Records excerpted from a collection:
+---+
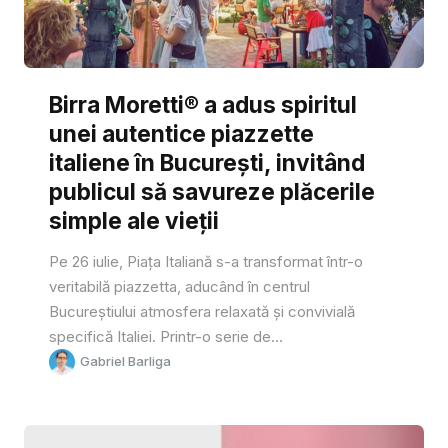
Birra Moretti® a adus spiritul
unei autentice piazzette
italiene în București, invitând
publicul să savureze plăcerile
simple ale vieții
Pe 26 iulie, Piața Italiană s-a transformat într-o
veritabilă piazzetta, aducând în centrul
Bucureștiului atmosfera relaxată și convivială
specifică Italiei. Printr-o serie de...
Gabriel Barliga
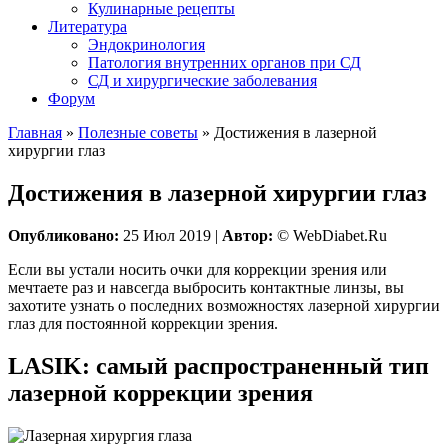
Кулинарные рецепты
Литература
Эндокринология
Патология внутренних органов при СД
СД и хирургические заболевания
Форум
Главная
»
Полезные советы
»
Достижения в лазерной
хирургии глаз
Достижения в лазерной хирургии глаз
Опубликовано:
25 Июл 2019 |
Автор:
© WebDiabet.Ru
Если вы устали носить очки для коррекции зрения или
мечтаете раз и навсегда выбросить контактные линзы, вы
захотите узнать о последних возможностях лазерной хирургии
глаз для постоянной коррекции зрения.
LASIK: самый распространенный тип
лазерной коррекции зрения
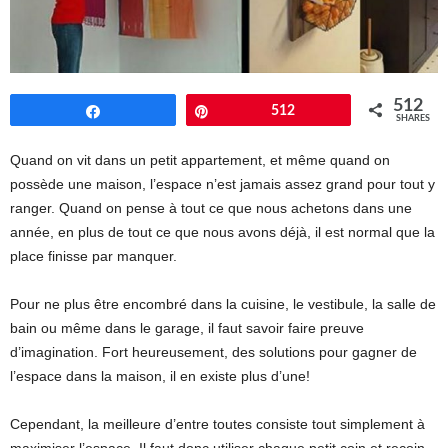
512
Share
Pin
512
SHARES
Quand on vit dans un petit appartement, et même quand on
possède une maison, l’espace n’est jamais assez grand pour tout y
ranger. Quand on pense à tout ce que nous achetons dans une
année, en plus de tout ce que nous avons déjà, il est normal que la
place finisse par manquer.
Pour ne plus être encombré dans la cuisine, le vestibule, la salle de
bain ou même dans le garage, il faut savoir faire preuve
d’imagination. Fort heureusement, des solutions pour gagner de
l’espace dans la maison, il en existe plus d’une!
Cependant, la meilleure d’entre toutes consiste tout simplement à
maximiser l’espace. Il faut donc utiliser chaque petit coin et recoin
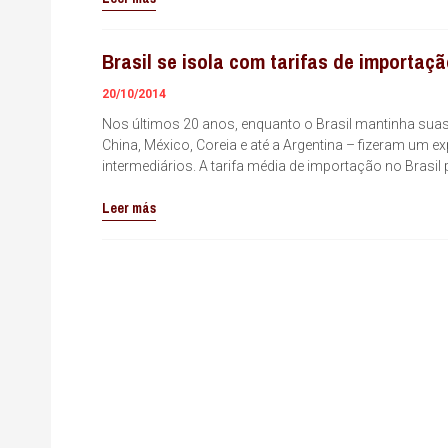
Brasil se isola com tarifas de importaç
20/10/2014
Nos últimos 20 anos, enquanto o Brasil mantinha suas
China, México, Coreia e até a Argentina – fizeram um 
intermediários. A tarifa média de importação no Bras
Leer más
+---+
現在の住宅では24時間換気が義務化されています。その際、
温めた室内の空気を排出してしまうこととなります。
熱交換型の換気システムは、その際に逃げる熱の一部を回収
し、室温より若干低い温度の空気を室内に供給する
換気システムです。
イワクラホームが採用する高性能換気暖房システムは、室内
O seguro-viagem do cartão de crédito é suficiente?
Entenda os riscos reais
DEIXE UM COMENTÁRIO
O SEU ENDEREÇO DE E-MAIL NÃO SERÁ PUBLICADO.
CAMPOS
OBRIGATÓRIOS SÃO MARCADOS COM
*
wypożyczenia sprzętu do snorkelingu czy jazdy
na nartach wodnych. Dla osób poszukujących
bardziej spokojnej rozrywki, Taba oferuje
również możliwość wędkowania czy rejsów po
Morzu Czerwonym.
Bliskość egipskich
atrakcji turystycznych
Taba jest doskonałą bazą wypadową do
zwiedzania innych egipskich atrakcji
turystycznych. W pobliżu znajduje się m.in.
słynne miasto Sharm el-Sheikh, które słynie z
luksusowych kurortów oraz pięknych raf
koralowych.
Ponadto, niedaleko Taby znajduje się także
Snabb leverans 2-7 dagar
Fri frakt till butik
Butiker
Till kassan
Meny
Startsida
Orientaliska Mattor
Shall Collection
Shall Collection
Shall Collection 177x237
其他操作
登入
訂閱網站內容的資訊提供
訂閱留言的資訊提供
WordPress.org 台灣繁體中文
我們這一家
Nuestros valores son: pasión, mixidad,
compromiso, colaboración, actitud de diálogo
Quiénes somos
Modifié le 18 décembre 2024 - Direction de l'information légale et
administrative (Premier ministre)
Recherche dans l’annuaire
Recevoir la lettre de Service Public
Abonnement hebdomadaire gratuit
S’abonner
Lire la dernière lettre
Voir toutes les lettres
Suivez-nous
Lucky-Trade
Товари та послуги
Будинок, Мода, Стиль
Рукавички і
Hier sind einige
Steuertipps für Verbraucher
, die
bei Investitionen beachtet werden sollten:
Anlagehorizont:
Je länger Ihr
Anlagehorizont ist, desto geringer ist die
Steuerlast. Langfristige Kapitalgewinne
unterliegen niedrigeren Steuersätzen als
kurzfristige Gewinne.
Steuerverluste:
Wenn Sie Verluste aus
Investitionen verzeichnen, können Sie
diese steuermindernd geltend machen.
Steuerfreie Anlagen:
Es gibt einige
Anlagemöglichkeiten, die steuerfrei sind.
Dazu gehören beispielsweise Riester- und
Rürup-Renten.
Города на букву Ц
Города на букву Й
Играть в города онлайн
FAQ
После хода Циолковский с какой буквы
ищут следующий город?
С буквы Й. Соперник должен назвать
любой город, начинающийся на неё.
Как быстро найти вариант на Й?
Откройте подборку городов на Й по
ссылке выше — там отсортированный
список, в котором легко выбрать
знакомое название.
+---+
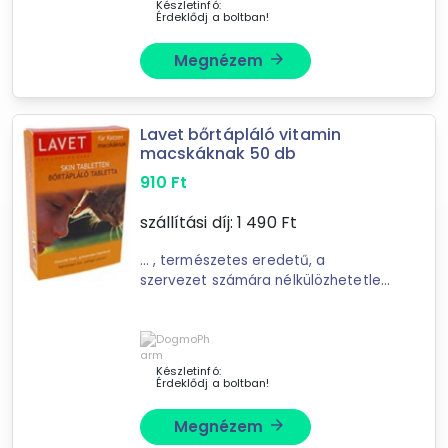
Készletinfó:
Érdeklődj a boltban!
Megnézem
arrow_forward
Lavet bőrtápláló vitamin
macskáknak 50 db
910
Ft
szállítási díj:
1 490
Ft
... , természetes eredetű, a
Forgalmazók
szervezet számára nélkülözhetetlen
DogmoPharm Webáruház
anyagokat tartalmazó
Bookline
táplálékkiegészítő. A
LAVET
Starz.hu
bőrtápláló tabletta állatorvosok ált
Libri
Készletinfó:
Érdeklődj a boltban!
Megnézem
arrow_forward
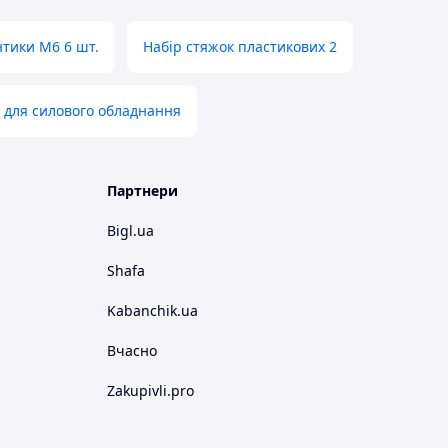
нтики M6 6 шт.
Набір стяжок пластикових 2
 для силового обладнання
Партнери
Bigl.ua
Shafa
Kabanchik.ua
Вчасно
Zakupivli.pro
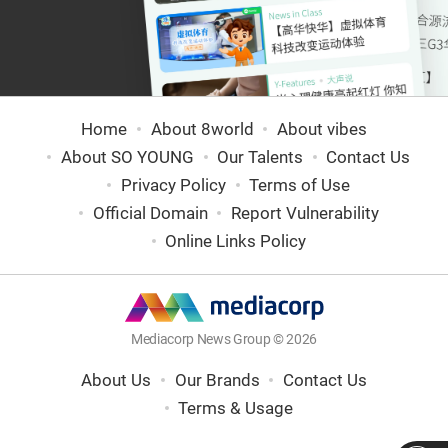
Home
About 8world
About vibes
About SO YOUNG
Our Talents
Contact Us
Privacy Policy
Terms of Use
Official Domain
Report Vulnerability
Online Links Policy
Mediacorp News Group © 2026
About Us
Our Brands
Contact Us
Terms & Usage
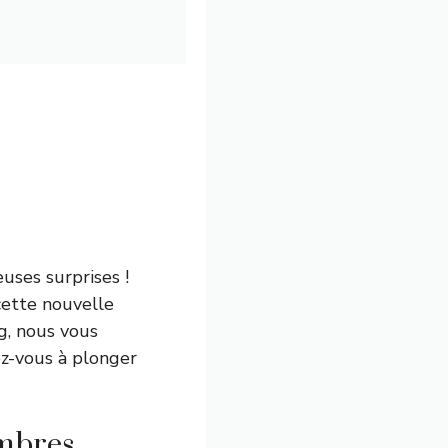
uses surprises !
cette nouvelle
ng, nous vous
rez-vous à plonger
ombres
+---+
Your assignment: Scan the data for the string "глаз" and copy each line in which it occurs.

Solution to this task:
хирургии глаз
Достижения в лазерной хирургии глаз
глаз для постоянной коррекции зрения.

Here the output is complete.